→ **Your instructions**:
With the exception of the pictures, transcribe the entire listing exactly.

→ **Task material**:

-.-.-

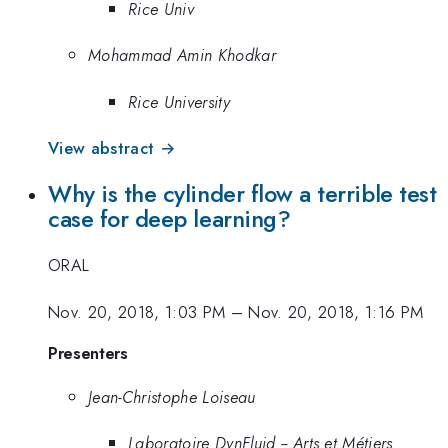
Rice Univ
Mohammad Amin Khodkar
Rice University
View abstract →
Why is the cylinder flow a terrible test
case for deep learning?
ORAL
Nov. 20, 2018, 1:03 PM
–
Nov. 20, 2018, 1:16 PM
Presenters
Jean-Christophe Loiseau
Laboratoire DynFluid -- Arts et Métiers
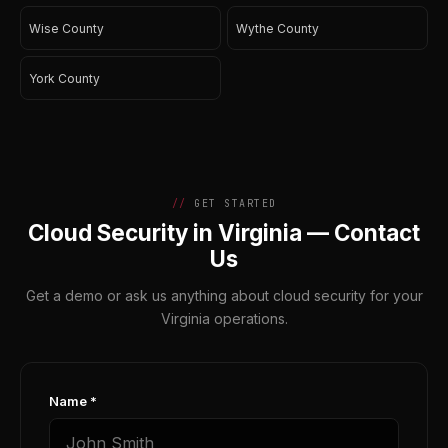
Wise County
Wythe County
York County
GET STARTED
Cloud Security in Virginia — Contact
Us
Get a demo or ask us anything about cloud security for your
Virginia operations.
Name *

-.-.-

→ **Exercise answer**:
Rice Univ
Mohammad Amin Khodkar
Rice University
View abstract →
Why is the cylinder flow a terrible test
case for deep learning?
ORAL
Nov. 20, 2018, 1:03 PM
–
Nov. 20, 2018, 1:16 PM
Presenters
Jean-Christophe Loiseau
Laboratoire DynFluid -- Arts et Métiers
Wise County
Wythe County
York County
GET STARTED
Cloud Security in Virginia — Contact
Us
Get a demo or ask us anything about cloud security for your
Virginia operations.
Name *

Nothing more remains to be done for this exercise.